Saved data entries:
○ ○ ○ ○

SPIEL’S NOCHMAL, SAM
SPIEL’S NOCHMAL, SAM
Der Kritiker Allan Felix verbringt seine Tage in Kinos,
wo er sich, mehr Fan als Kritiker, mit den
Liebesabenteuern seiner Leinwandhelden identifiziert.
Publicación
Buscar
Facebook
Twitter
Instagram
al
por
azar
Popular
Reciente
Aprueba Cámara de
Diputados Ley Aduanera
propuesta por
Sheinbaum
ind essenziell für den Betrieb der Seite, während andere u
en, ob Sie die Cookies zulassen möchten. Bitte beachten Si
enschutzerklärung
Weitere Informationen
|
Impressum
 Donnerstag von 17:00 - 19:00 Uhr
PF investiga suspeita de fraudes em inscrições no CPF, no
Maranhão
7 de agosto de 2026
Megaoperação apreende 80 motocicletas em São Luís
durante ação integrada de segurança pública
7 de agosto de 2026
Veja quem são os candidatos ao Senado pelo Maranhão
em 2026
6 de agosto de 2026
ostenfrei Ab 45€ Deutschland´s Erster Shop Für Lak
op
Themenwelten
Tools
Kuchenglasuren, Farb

○ ○ ○ ○

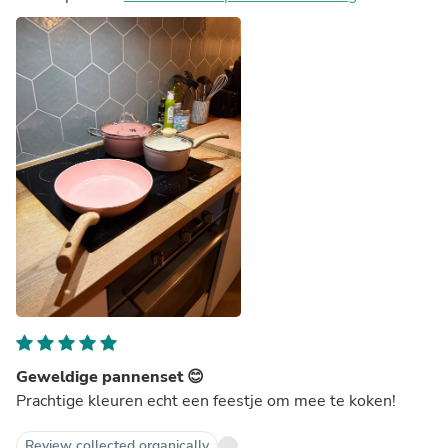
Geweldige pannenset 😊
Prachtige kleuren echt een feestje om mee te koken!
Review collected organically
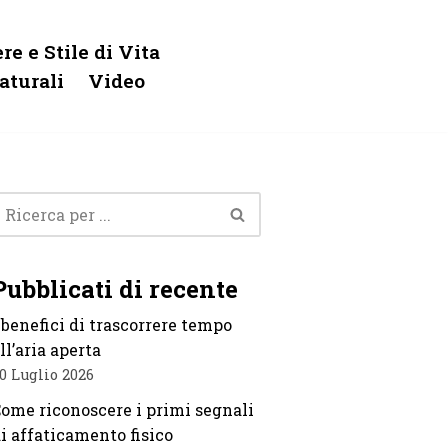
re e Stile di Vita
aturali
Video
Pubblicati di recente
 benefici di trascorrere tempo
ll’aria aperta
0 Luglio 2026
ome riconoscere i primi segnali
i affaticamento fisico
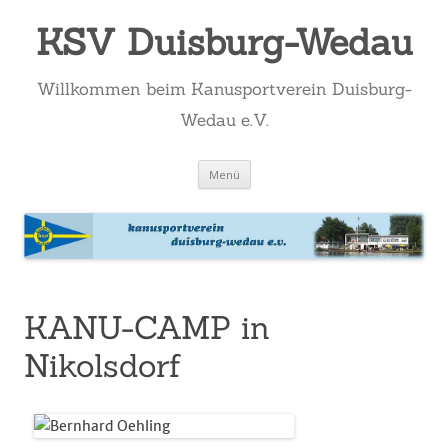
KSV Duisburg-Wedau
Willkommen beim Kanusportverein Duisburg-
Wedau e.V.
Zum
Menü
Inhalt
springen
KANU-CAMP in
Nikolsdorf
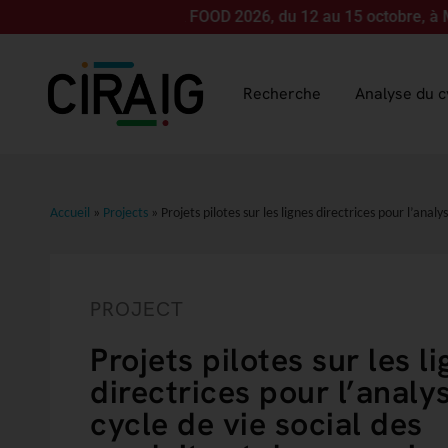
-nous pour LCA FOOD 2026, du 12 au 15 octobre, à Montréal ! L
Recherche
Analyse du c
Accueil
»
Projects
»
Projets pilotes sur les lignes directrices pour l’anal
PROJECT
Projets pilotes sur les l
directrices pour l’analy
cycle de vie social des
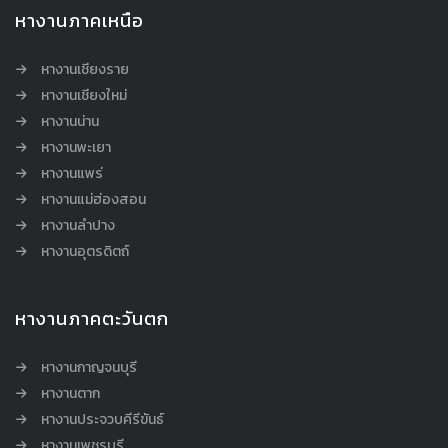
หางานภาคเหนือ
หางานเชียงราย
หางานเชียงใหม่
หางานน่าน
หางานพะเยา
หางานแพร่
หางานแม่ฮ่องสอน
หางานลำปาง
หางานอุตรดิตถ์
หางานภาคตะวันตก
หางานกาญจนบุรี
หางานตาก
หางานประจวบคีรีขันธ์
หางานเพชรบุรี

○ ○ ○ ○

_Try it_:
In the entries above, some lines hold the string "Maranhão". Copy each of them.

_Response to the task_:
Maranhão
Veja quem são os candidatos ao Senado pelo Maranhão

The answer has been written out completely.